Our feelings, even if we don't register them consciously, are still active and are still pushing us towards their goals. Only we aren't touch with ourselves so we only get the secondary messages like: "I want to shop" or "I want to read a book" or "I want to have sex" or "I want to watch sports" or "I want to do something extremely adventurous" or "I want to look at pornography" or "I want to clean the house right now". These become ways of compensating for the loss of relationally embedded answers to our goals of feeling loved, grown up, free, important, safe, etc. And they are a lot safer than seeking them from other people because they are a lot less prone to reject us.

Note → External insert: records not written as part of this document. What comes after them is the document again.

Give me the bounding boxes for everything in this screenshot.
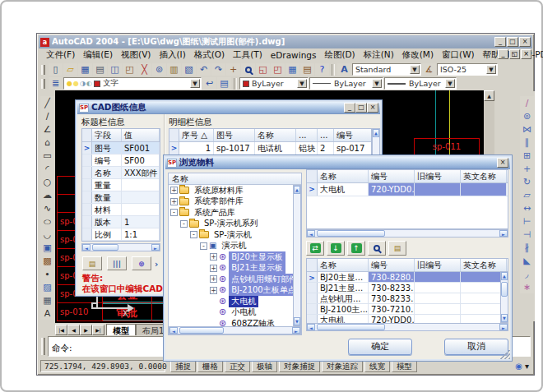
circle-icon[interactable]: ○ [40, 175, 54, 188]
dim-style-icon[interactable]: ∡ [422, 63, 436, 76]
combo-arrow-icon[interactable]: ▼ [486, 65, 496, 74]
row-gutter[interactable] [82, 228, 92, 240]
tree-expander-icon[interactable]: + [170, 187, 178, 194]
cell[interactable]: 比例 [92, 228, 122, 240]
bottom-grid-vscrollbar[interactable]: ▲ ▼ [500, 271, 508, 323]
region-icon[interactable]: ▦ [40, 293, 54, 307]
cell[interactable]: 1:1 [122, 228, 160, 240]
status-toggle-button[interactable]: 极轴 [252, 360, 277, 372]
menu-item[interactable]: 窗口(W) [438, 48, 479, 62]
scroll-right-icon[interactable]: ► [499, 230, 508, 237]
row-gutter[interactable] [307, 293, 318, 303]
tree-vscrollbar[interactable]: ▲ ▼ [293, 185, 301, 326]
cell[interactable]: 编号 [92, 154, 122, 166]
zoom-realtime-icon[interactable] [241, 63, 255, 76]
table-row[interactable]: BJ21主显...730-8233... [307, 283, 508, 293]
minimize-button[interactable]: _ [344, 103, 355, 113]
array-icon[interactable]: ⊞ [520, 149, 534, 162]
table-row[interactable]: >大电机720-YDD0... [307, 183, 508, 196]
cell[interactable] [122, 204, 160, 215]
status-toggle-button[interactable]: 栅格 [197, 360, 223, 372]
status-toggle-button[interactable]: 正交 [225, 360, 250, 372]
cell[interactable]: 1 [179, 142, 214, 154]
combo-arrow-icon[interactable]: ▼ [372, 79, 382, 88]
row-gutter[interactable] [307, 304, 318, 314]
barcode-icon[interactable]: ||| [107, 256, 127, 270]
tree-expander-icon[interactable]: - [190, 231, 197, 238]
linetype-combo[interactable]: ByLayer ▼ [309, 77, 383, 90]
detail-form-icon[interactable]: ▤ [388, 241, 406, 256]
download-icon[interactable]: ↓ [327, 241, 345, 256]
tree-column-header[interactable]: 名称 [169, 173, 301, 185]
column-header[interactable]: ... [296, 129, 318, 141]
column-header[interactable]: 名称 [255, 129, 296, 141]
tab-scroll-icon[interactable]: ▶ [80, 325, 92, 335]
cell[interactable]: 730-8233... [369, 283, 415, 293]
revcloud-icon[interactable]: ☁ [40, 188, 54, 201]
scroll-right-icon[interactable]: ► [151, 244, 160, 251]
row-gutter[interactable] [307, 283, 318, 293]
ok-button[interactable]: 确定 [348, 339, 412, 355]
layout-tab[interactable]: 模型 [106, 324, 136, 335]
form-icon[interactable]: ▤ [82, 256, 102, 270]
scroll-thumb[interactable] [317, 324, 385, 330]
cad-info-titlebar[interactable]: SP CAD图纸信息 _ □ × [77, 102, 380, 114]
row-gutter[interactable]: > [307, 272, 318, 282]
combo-arrow-icon[interactable]: ▼ [410, 65, 420, 74]
cell[interactable] [415, 283, 461, 293]
dim-style-combo[interactable]: ISO-25 ▼ [437, 63, 498, 76]
table-row[interactable]: >1sp-1017电话机铝块2sp-017 [169, 142, 371, 155]
column-header[interactable]: 编号 [334, 129, 372, 141]
cell[interactable]: 重量 [92, 179, 122, 191]
menu-item[interactable]: 视图(V) [117, 48, 155, 62]
table-row[interactable]: >BJ20主显...730-8280... [307, 272, 508, 283]
table-row[interactable]: 版本1 [82, 216, 160, 228]
tree-item[interactable]: -SP-演示机 [169, 229, 293, 241]
make-block-icon[interactable]: ▩ [40, 254, 54, 267]
cell[interactable]: BJ21主显... [318, 283, 369, 293]
column-header[interactable]: 英文名称 [461, 259, 507, 271]
menu-item[interactable]: 绘图(D) [320, 48, 359, 62]
layer-previous-icon[interactable]: ↩ [202, 77, 216, 90]
status-toggle-button[interactable]: 对象捕捉 [279, 360, 320, 372]
text-style-icon[interactable]: A [337, 63, 351, 76]
cell[interactable]: 730-8280... [369, 272, 415, 282]
tree-item[interactable]: +系统原材料库 [169, 185, 293, 196]
table-row[interactable]: 编号SF00 [82, 154, 160, 167]
top-grid-hscrollbar[interactable]: ◄ ► [306, 229, 508, 238]
explode-icon[interactable]: ∗ [520, 280, 534, 293]
mdi-minimize-button[interactable]: _ [498, 49, 508, 59]
copy-icon[interactable]: ⊚ [152, 63, 166, 76]
scroll-down-icon[interactable]: ▼ [294, 317, 300, 325]
tree-expander-icon[interactable]: - [170, 209, 178, 216]
cell[interactable] [122, 179, 160, 191]
scroll-up-icon[interactable]: ▲ [501, 272, 508, 280]
menu-item[interactable]: eDrawings [267, 49, 321, 61]
cell[interactable] [461, 183, 507, 196]
trim-icon[interactable]: ⊢ [520, 214, 534, 228]
color-combo[interactable]: ByLayer ▼ [239, 77, 309, 90]
column-header[interactable]: 字段 [92, 129, 122, 141]
undo-icon[interactable]: ↶ [197, 63, 211, 76]
scale-icon[interactable]: ▱ [520, 188, 534, 201]
upload-icon[interactable]: ↑ [347, 241, 365, 256]
status-toggle-button[interactable]: 模型 [392, 360, 417, 372]
tree-expander-icon[interactable]: - [200, 242, 207, 250]
properties-icon[interactable]: ▤ [300, 63, 314, 76]
ellipse-arc-icon[interactable]: ◡ [40, 228, 54, 241]
browse-dialog-titlebar[interactable]: SP 浏览物料 × [165, 157, 510, 169]
table-row[interactable]: 重量 [82, 179, 160, 191]
table-row[interactable]: 比例1:1 [82, 228, 160, 241]
tree-item[interactable]: ⊛大电机 [169, 296, 293, 307]
row-gutter[interactable]: > [169, 142, 179, 154]
cell[interactable]: 材料 [92, 204, 122, 215]
cancel-button[interactable]: 取消 [444, 339, 508, 355]
row-gutter[interactable] [82, 191, 92, 203]
cell[interactable]: 电话机 [255, 142, 296, 154]
row-gutter[interactable]: > [82, 142, 92, 154]
cell[interactable] [415, 293, 461, 303]
cell[interactable]: 点钞机用... [318, 293, 369, 303]
status-menu-icon[interactable]: ▾ [525, 362, 529, 371]
spline-icon[interactable]: ∿ [40, 201, 54, 214]
maximize-button[interactable]: □ [355, 103, 367, 113]
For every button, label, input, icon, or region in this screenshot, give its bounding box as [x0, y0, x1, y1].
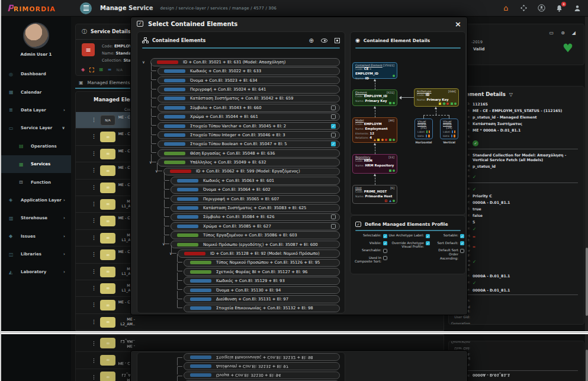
kebab-menu-icon[interactable]: ⋮ [91, 319, 97, 325]
diagram-node-element[interactable]: Element[631] Code: EMPLOYM_ID Name: Prim… [352, 89, 397, 106]
diagram-node-archetype[interactable]: Archetype[644] Code: ID Name: Primary Ke… [414, 88, 459, 107]
tree-row[interactable]: ∨ Υπάλληλος + Con.El: 35049 + El: 632 [141, 158, 341, 167]
sidebar-item[interactable]: Libraries › [1, 245, 71, 263]
diagram-node-repository[interactable]: Repository[11] Code: HRM Name: HRM Repos… [352, 154, 397, 174]
sidebar-item[interactable]: Service Layer ∨ [1, 119, 71, 137]
hamburger-menu-button[interactable] [80, 2, 92, 14]
dashed-frame-icon[interactable] [89, 68, 94, 72]
diagram-node-visual-profile-vertical[interactable]: Visual Profile[14] Label: Data: [440, 119, 458, 139]
row-checkbox[interactable] [331, 105, 336, 110]
tree-row[interactable]: ∨ Στοιχεία Επικοινωνίας + Con.El: 35132 … [141, 353, 341, 361]
kebab-menu-icon[interactable]: ⋮ [91, 341, 97, 347]
tree-row[interactable]: ∨ Σχετικός Φορέας BI + Con.El: 35127 + E… [141, 268, 341, 276]
user-avatar[interactable] [23, 23, 49, 49]
eye-icon[interactable] [321, 39, 327, 43]
profile-checkbox[interactable] [426, 234, 430, 238]
tree-row[interactable]: ∨ Σύμβολο + Con.El: 35043 + El: 660 [141, 104, 341, 112]
sidebar-item[interactable]: Calendar [1, 83, 71, 101]
kebab-menu-icon[interactable]: ⋮ [91, 117, 97, 123]
tree-row[interactable]: ∨ Τύπος Νομικού Προσώπου + Con.El: 35126… [141, 259, 341, 267]
kebab-menu-icon[interactable]: ⋮ [91, 201, 97, 207]
tree-row[interactable]: ∨ Όνομα + Con.El: 35064 + El: 602 [141, 185, 341, 194]
row-checkbox[interactable] [331, 142, 336, 146]
diagram-node-host[interactable]: Host[6] Code: PRIME_HOST Name: Primordia… [352, 185, 397, 204]
tree-row[interactable]: ∨ Κωδικός + Con.El: 35022 + El: 633 [141, 67, 341, 75]
home-icon[interactable]: ⌂ [502, 4, 510, 12]
tree-row[interactable]: ∨ Όνομα + Con.El: 35130 + El: 94 [141, 286, 341, 294]
kebab-menu-icon[interactable]: ⋮ [91, 151, 97, 156]
expand-icon[interactable] [520, 4, 528, 12]
profile-checkbox[interactable] [383, 249, 387, 253]
tree-row[interactable]: ∨ Θέση Εργασίας + Con.El: 35048 + El: 63… [141, 149, 341, 158]
tree-row[interactable]: ∨ ID + Con.El: 35128 + El: 92 (Model: Νο… [141, 249, 341, 258]
rows-icon[interactable]: ≡ [108, 67, 112, 72]
sidebar-item[interactable]: Issues › [1, 228, 71, 245]
share-icon[interactable]: ◈ [81, 67, 85, 72]
row-checkbox[interactable] [331, 133, 336, 137]
row-checkbox[interactable] [331, 214, 336, 219]
tree-row[interactable]: ∨ Κατάσταση Συστήματος + Con.El: 35083 +… [141, 204, 341, 212]
filter-icon[interactable]: ▽ [509, 92, 513, 97]
profile-checkbox[interactable] [383, 234, 387, 238]
kebab-menu-icon[interactable]: ⋮ [91, 167, 97, 173]
kebab-menu-icon[interactable]: ⋮ [91, 358, 97, 364]
kebab-menu-icon[interactable]: ⋮ [91, 235, 97, 241]
profile-checkbox[interactable] [460, 249, 464, 253]
vertical-scrollbar[interactable] [585, 334, 588, 381]
sidebar-item[interactable]: Application Layer › [1, 191, 71, 209]
sidebar-item[interactable]: Function [1, 173, 71, 191]
row-checkbox[interactable] [331, 124, 336, 129]
diagram-node-contained-element[interactable]: Contained Element[35021] Code: CE – EMPL… [352, 62, 397, 79]
sidebar-item[interactable]: Services [1, 155, 71, 173]
scrollbar-thumb[interactable] [586, 350, 588, 381]
kebab-menu-icon[interactable]: ⋮ [91, 285, 97, 291]
notifications-bell-icon[interactable]: 8 [555, 4, 563, 12]
table-row[interactable]: ⋮ ∞ ME - L2_AM.. [76, 335, 444, 351]
diagram-node-visual-profile-horizontal[interactable]: Visual Profile[01] Label: Data: [415, 119, 433, 139]
vertical-scrollbar[interactable] [585, 17, 588, 331]
profile-checkbox[interactable] [426, 241, 430, 245]
scrollbar-thumb[interactable] [586, 248, 588, 316]
grid-icon[interactable]: ⊞ [99, 67, 103, 72]
sidebar-item[interactable]: Storehouse › [1, 209, 71, 227]
tree-row[interactable]: ∨ ID + Con.El: 35021 + El: 631 (Model: Α… [141, 58, 341, 66]
tree-row[interactable]: ∨ Στοιχείο Τύπου Boolean + Con.El: 35047… [141, 140, 341, 149]
tree-row[interactable]: ∨ Στοιχείο Τύπου Integer + Con.El: 35046… [141, 131, 341, 139]
sidebar-item[interactable]: Data Layer › [1, 101, 71, 119]
tree-row[interactable]: ∨ Στοιχείο Τύπου Varchar + Con.El: 35045… [141, 122, 341, 130]
gear-icon[interactable]: ⊛ [561, 30, 565, 36]
tree-row[interactable]: ∨ Όνομα + Con.El: 35130 + El: 94 [141, 372, 341, 380]
sidebar-item[interactable]: Operations [1, 137, 71, 155]
kebab-menu-icon[interactable]: ⋮ [91, 217, 97, 223]
profile-checkbox[interactable] [383, 256, 387, 260]
tree-row[interactable]: ∨ Χρώμα + Con.El: 35085 + El: 627 [141, 222, 341, 230]
tree-row[interactable]: ∨ Στοιχεία Επικοινωνίας + Con.El: 35132 … [141, 305, 341, 313]
tree-row[interactable]: ∨ ID + Con.El: 35062 + El: 599 (Model: Ε… [141, 168, 341, 176]
tree-row[interactable]: ∨ Περιγραφή + Con.El: 35024 + El: 641 [141, 85, 341, 94]
tree-row[interactable]: ∨ Σύμβολο + Con.El: 35084 + El: 626 [141, 213, 341, 222]
tree-row[interactable]: ∨ Διεύθυνση + Con.El: 35131 + El: 97 [141, 362, 341, 370]
tree-row[interactable]: ∨ Κωδικός + Con.El: 35063 + El: 601 [141, 177, 341, 185]
profile-checkbox[interactable] [460, 241, 464, 245]
row-checkbox[interactable] [331, 224, 336, 229]
sidebar-item[interactable]: Dashboard [1, 65, 71, 83]
tree-row[interactable]: ∨ Διεύθυνση + Con.El: 35131 + El: 97 [141, 295, 341, 303]
tree-row[interactable]: ∨ Περιγραφή + Con.El: 35065 + El: 607 [141, 195, 341, 203]
chevron-down-icon[interactable]: ∨ [142, 60, 145, 65]
barcode-icon[interactable]: ▭ [550, 30, 554, 36]
kebab-menu-icon[interactable]: ⋮ [91, 184, 97, 190]
add-icon[interactable]: ⊕ [309, 37, 314, 44]
profile-checkbox[interactable] [383, 241, 387, 245]
kebab-menu-icon[interactable]: ⋮ [91, 268, 97, 274]
kebab-menu-icon[interactable]: ⋮ [91, 302, 97, 308]
table-row[interactable]: ⋮ ∞ ME - L2_AM.. [76, 314, 444, 331]
tree-row[interactable]: ∨ Τύπος Εργαζομένου + Con.El: 35086 + El… [141, 231, 341, 239]
tree-row[interactable]: ∨ Κατάσταση Συστήματος + Con.El: 35042 +… [141, 95, 341, 103]
close-icon[interactable]: × [455, 20, 461, 28]
fit-view-icon[interactable] [335, 38, 340, 43]
tree-row[interactable]: ∨ Κωδικός + Con.El: 35129 + El: 93 [141, 277, 341, 285]
kebab-menu-icon[interactable]: ⋮ [91, 251, 97, 257]
kebab-menu-icon[interactable]: ⋮ [91, 374, 97, 380]
tree-row[interactable]: ∨ Χρώμα + Con.El: 35044 + El: 661 [141, 113, 341, 121]
sidebar-item[interactable]: Laboratory › [1, 263, 71, 281]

What Also Happens - A Story
Another thing we do, especially if our hurt comes from early on in life, is we cause problems in order to sustain our defenses. For example, Jane may feel a desire for connection with her husband but she is hyper-alert for any form of rejection since she grew up with an alcoholic father who was abusive and a mother who was dimissive of her feelings. This early rejection left a painful story in Jane that comes up now everytime she longs for the things that got shut down back then. That story is that she is worthless and people will reject her. Even though this story hurts Jane and keeps her lonely it also keeps her safe from rejection. Jane both wants to give up her story and doesn't want to give up her story. The part that does want to give up her story reaches out for her husband, she brings him a cup of coffee and sits down next to him, hoping he'll take the subtle hint to turn to her and engage her warmly. When he remains engrossed in his computer and takes several minutes to look up and respond to his wife her automatic alert system goes off and she feel vulnerable to being rejected. She then, unwittingly and unconsciously, moves into a set of behaviors that will provoke her husband. She starts a fight. This fight eventually causes the husband to reject Jane with some kind of hurtful comment and storm off. Thereby securing for Jane her story that she is indeed worthless and people will indeed reject her. Now, this also takes the husband having his own issues and being willing, again - unsconsciouly, to play into the trap.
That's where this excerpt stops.